In an August 11, 2008 spiegel.de interview with former Marion Jones coach Angel Heredia titled, “The Dealer Olympias,” Spiegel would ask Heredia if he was going to watch the 2008 Beijing Olympic 100-meter final. “Of course,” Heredia replied before continuing, “but the winner will not be clean. Not even any of the contestants will be clean.” According to Spiegel, “Of eight runners,” in an open-ended question to Heredia, “eight will be doped,” in Heredia’s estimation. Yet, time and time again fans, pundits and various organizations and associations alike perpetuate the myth of a clean sporting event.
And within this mass psychosis, is the mechanism itself that allows other athletes to fly under the radar. As long as everyone thinks its only the guys who get caught that are cheating, it allows the other athletes who are fortunate enough not to get caught to reap the rewards of their own performance enhancing drug use despite the fact deep down inside, when the fears of legal repercussions and politically correct based peer pressure recede; all but the most naïve among us know the real truth yet we still dwell in the fantasy rainbows, unicorns and lollipop fantasy based mass psychosis of a clean field of play.

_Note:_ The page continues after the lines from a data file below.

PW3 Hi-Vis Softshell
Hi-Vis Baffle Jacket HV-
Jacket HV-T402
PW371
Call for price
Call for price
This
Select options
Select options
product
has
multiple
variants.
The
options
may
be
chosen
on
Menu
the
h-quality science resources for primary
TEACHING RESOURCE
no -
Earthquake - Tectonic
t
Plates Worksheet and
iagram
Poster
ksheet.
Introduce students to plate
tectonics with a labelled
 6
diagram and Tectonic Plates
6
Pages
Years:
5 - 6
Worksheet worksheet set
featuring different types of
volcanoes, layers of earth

According to an August 12, 2009 mmajunkie.com article titled, “U.S. Olympic wrestling team captain Daniel Cormier announces move to MMA,” it was reported that, “Cormier’s wrestling accomplishments are in no short supply.” MMAjunkie.com would go on to write that, “Daniel Cormier, a two-time Olympian and the U.S. squad’s 2008 Olympic team captain, was a two-time JUCO national champion and NCAA Division I runner-up at Oklahoma State University in 2001.”
Cormier is famously undefeated at heavyweight, having moved down to light heavyweight to avoid cramping teammate Cain Velasquez’s reign as UFC Heavyweight Champion in an honorable display of friendship, respect and loyalty to someone who welcomed Cormier with open arms to the American Kicking Academy (AKA) in San Jose, California. Today, Velasquez is quite a long way away from another UFC heavyweight title shot and according to Cormier himself, his own career is nearing its completion.
While admirable, I always thought Cormier’s move to light heavyweight was a mistake. While I was sure he would be successful there, and barring two fights with a performance enhancing drug using Jon Jones, he was, I see no reason for Cormier to fight Jon Jones at light heavyweight again.
Cormier was and still is undefeated at heavyweight, the only two blemishes on his professional mixed martial arts career are to an asterisks Jon Jones. Cormier is in the driver’s seat here, not Jon Jones. If they are to fight again, the only weight class I am interested in seeing the fight take place is at heavyweight. And if Jones’ is unwilling to concede a size and strength advantage to Cormier, despite Cormier doing exactly that not once, but twice against a performance enhanced Jon Jones, then I do not really see a reason to continue talking about this fight beyond the fact the UFC would surely like to make it happen one way or another.